You have a nearly impossible problem.  With heavy logs, the rope will have to overcome an extremely high moment of inertia on each leg.  The tripod lashing may consume a lot of rope, but this contraption would consume way more rope to keep the legs stable.

No!  :) The weather beaten, standard solution of engineers, when they have an orthogonal frame with joints of beams and it is hard to keep them together at right angles, is to put diagonals that keep the corners at a constant distance, so that the whole frame is stabilized.

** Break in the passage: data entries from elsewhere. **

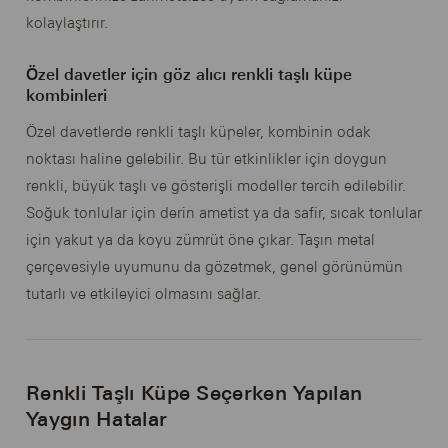
kolaylaştırır.
Özel davetler için göz alıcı renkli taşlı küpe
kombinleri
Özel davetlerde renkli taşlı küpeler, kombinin odak
noktası haline gelebilir. Bu tür etkinlikler için doygun
renkli, büyük taşlı ve gösterişli modeller tercih edilebilir.
Soğuk tonlular için derin ametist ya da safir, sıcak tonlular
için yakut ya da koyu zümrüt öne çıkar. Taşın metal
çerçevesiyle uyumunu da gözetmek, genel görünümün
tutarlı ve etkileyici olmasını sağlar.
Renkli Taşlı Küpe Seçerken Yapılan
Yaygın Hatalar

The diagonal cables/ropes connecting the opposite corners do what is called "triangulation", and take off most, or even all, the strain of the joints, so the angles do not become oblique - i.e, the shape of the frame remains an orthogonal parallelogram, it is not transfigured to an oblique one. Bind the three poles at each corner for me as tightly as you can, so that they do not slip, and I will manage to prevent our parallelogram decay into a rhomboid.  :)

Well, yeah, but you just added more material.  I thought the only material we had were the three legs and rope.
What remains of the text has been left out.